血流をよくする、ということ

身体へのヒント

西洋医学的に説明します。

ご存じのように、血液は、心臓を出た動脈が、手指先や足指に広がる末梢毛細血管を巡り、汚れた血液を静脈に流して、心臓に戻る、という循環を繰り返しています。

筋肉も腱も組織も、人間の身体は血液によって栄養されています。栄養されている人体は、暖かく、柔らかくなっています。逆に、血液で栄養されていない部位は、冷たく、硬くなっています。

呼吸では、吸う息よりも、吐く息が大切である。きちんと息を吐き出せなければ、きちんと息が吸えない、といわれます。これは、血液も同じです。

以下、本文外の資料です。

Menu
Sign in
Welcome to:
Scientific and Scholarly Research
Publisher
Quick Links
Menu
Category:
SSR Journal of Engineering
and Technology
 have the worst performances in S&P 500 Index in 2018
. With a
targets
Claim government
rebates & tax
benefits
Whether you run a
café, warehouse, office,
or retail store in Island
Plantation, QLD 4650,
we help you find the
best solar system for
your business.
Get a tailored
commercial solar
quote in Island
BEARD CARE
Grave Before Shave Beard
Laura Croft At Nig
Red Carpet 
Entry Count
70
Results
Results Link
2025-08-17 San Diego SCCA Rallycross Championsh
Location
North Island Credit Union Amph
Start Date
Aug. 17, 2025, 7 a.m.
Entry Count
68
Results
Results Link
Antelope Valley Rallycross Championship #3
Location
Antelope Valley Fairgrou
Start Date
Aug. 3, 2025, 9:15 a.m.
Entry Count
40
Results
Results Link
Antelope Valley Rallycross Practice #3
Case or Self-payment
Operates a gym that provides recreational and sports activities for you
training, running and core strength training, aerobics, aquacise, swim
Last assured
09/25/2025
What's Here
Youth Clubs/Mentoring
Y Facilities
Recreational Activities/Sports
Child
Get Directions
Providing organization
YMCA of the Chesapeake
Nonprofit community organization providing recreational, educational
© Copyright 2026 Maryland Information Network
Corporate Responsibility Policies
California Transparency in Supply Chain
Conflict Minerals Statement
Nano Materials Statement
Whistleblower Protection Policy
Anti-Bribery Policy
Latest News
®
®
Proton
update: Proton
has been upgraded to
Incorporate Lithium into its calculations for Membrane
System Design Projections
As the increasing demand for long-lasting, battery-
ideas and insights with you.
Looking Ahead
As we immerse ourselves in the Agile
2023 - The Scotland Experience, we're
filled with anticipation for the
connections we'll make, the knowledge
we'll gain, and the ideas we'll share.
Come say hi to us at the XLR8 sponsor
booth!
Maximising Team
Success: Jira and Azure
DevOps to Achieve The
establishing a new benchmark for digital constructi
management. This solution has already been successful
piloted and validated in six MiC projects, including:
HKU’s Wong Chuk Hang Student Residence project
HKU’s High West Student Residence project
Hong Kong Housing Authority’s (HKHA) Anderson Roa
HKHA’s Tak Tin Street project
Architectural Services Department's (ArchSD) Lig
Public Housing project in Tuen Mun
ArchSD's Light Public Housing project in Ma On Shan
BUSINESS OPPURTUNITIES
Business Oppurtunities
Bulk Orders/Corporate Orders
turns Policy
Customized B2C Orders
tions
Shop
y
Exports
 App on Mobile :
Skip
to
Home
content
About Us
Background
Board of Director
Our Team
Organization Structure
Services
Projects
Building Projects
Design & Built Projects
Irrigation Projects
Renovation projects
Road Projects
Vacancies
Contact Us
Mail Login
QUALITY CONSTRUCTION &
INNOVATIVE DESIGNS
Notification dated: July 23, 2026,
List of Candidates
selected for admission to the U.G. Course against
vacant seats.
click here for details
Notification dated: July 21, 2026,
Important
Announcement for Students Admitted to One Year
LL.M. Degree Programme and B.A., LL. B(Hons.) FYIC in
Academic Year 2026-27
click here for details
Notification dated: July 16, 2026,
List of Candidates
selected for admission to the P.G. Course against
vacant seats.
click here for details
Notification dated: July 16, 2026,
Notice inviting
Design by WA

汚れた静脈が、心臓まで戻ってこないと、新鮮で栄養に満ちた動脈が、組織を栄養できません。

つまり、硬くなった筋肉や腱の血流を、豊かに流してやるためには、「その先」に詰まった血液があるのなら、それをまず流してやらねばなりません。

例えば、ふくらはぎが硬く、つまり血流が滞って流れが悪いなら、その上部の大腿部の血流を豊かにするためには、ふくらはぎの血流改善が必須です。

これを鍼で実現するためには、病症を呈している大腿部だけではなく、ふくらはぎにも鍼を刺して身体状態を改善しなければなりません。

われわれ鍼灸師が、患者さんが訴える疼痛がある場所以外に、数多くの鍼を刺す理由の一つがこれです。